明檀声音冷淡:“不必多礼,时辰不早,早些安排卫队歇着,给马儿喂些草料,夜里巡防安排好。”
“是。”知县与驿丞应道,李弥在旁静静地看着明檀。
明檀始终没有与李弥说话,甚至看都没看他一眼。
两人被带到上房,房间倒仍是靠在一起。
进了房,怜月吩咐随侍的太监去打热水,她自己则查验起房中各处,见各处都无不妥之处,怜月才又在床上铺上他们自带的床褥,让明檀坐下暂作歇息。
隔壁房中,雪风也细细查验房中各处,之后小声对李弥道:“世子,您今日还不早些睡吗?”
李弥只道:“你困了便先睡,不必管我。
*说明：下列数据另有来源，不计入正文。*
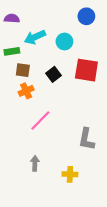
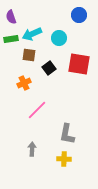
purple semicircle: (12, 18) -> (11, 17), turned -112
green rectangle: (12, 51) -> (11, 39), moved
brown square: (23, 70) -> (29, 55), moved
gray L-shape: (86, 139) -> (67, 134), moved

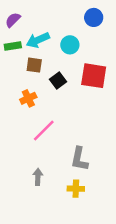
purple semicircle: (11, 17) -> (13, 20), turned 64

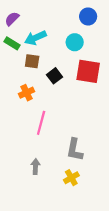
cyan circle: (70, 45) -> (75, 42), moved
green rectangle: (13, 46) -> (12, 43), turned 40
pink line: (44, 130) -> (41, 123), turned -30
yellow cross: (76, 189) -> (71, 178), turned -32

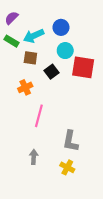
blue circle: (88, 16) -> (61, 27), moved
cyan circle: (75, 42) -> (65, 51), moved
yellow cross: (71, 178) -> (67, 167), turned -32

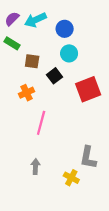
cyan arrow: (34, 36) -> (35, 20), moved
red square: (83, 67) -> (88, 89), moved, turned -30
gray L-shape: (70, 141) -> (88, 158), moved

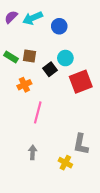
green rectangle: (12, 43) -> (11, 57), moved
cyan circle: (69, 53) -> (65, 58), moved

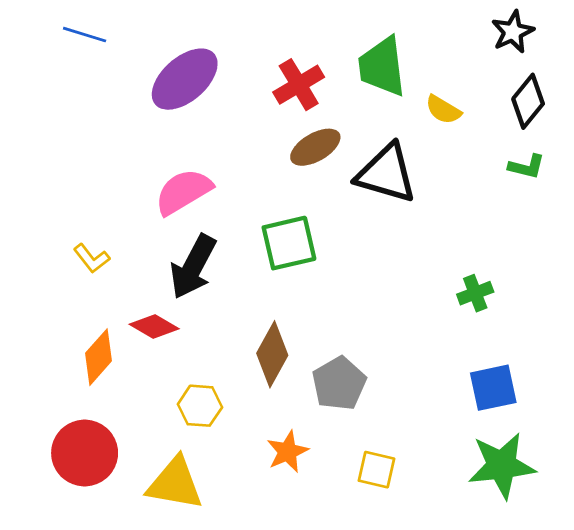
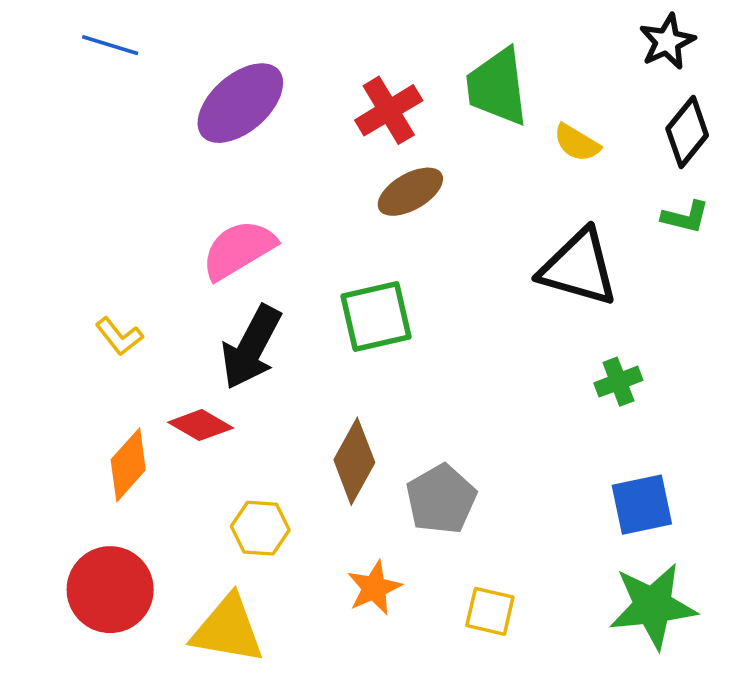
black triangle: (386, 174) -> (579, 268), moved

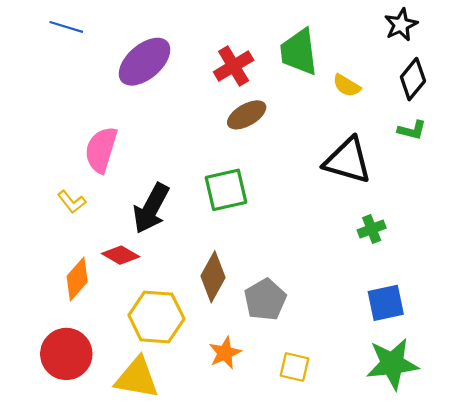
pink semicircle: (239, 250) -> (101, 150), moved, turned -42
yellow hexagon: (260, 528) -> (156, 317), size x1.6

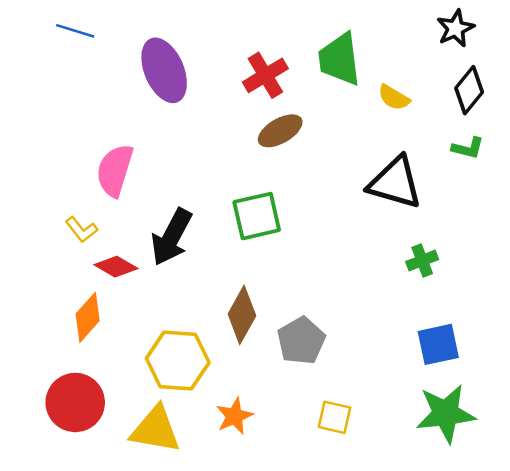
purple ellipse: (145, 62) -> (164, 70), turned -72
red diamond: (121, 255) -> (116, 267), moved
orange star: (225, 353) -> (234, 416), moved

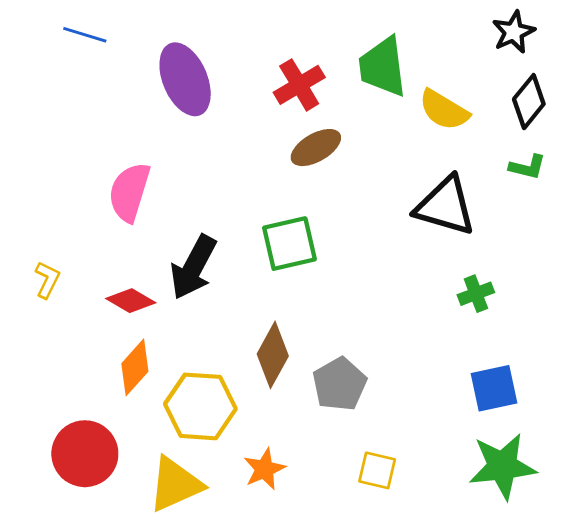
yellow semicircle: (394, 98) -> (444, 110), size x1.4
yellow L-shape: (81, 230) -> (47, 280), moved, turned -116
orange diamond: (88, 317) -> (135, 367), moved
yellow triangle: (155, 430) -> (175, 484), turned -34

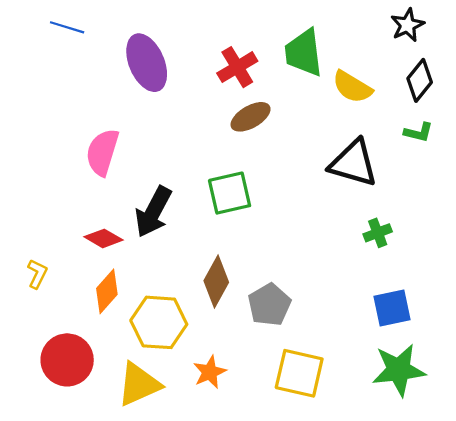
yellow L-shape: (47, 280) -> (37, 274), moved
yellow square: (377, 470) -> (299, 373), size x1.6

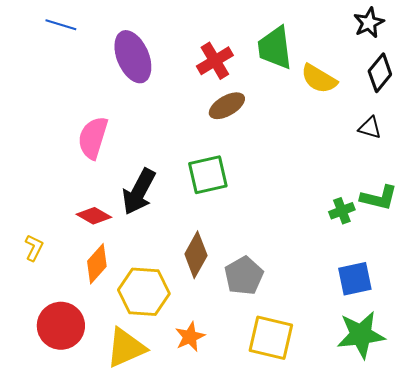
green L-shape: (419, 132) -> (379, 198), moved, size x1.4
black triangle: (353, 163) -> (370, 128), moved, size x0.5

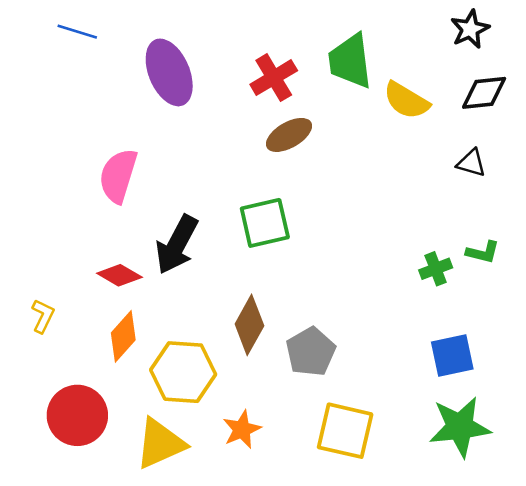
black diamond: (380, 73) -> (484, 93), turned 45
green L-shape: (379, 198) -> (483, 252), size x0.7

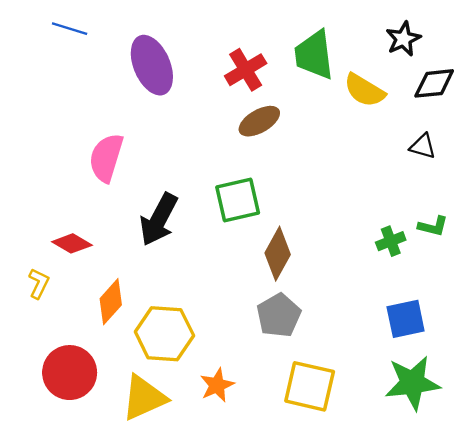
black star: (470, 29) -> (403, 39), moved
red diamond: (119, 275) -> (72, 243), moved
brown diamond: (249, 325) -> (278, 254), moved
”
雪风哪能不管他,自然是陪着李弥。
隔壁很快便陷入一片安静,毕竟夜已深,又颠簸了一路,明檀很快便入睡了。
算着时辰,李弥猜想郡主一定歇下来了,他这才轻手轻脚地洗漱。
李弥洗漱过后,人躺在床上,久久难以入眠。眼睛一闭上,就想起郡主丢了他送的花。
应该的,郡主本来就厌恶他。他本就不该对郡主有任何妄想,表明心迹已经是对她的唐突,又使那些不入流的手段,一点点试探,一点点靠近,真是难看,他活该被郡主厌恶。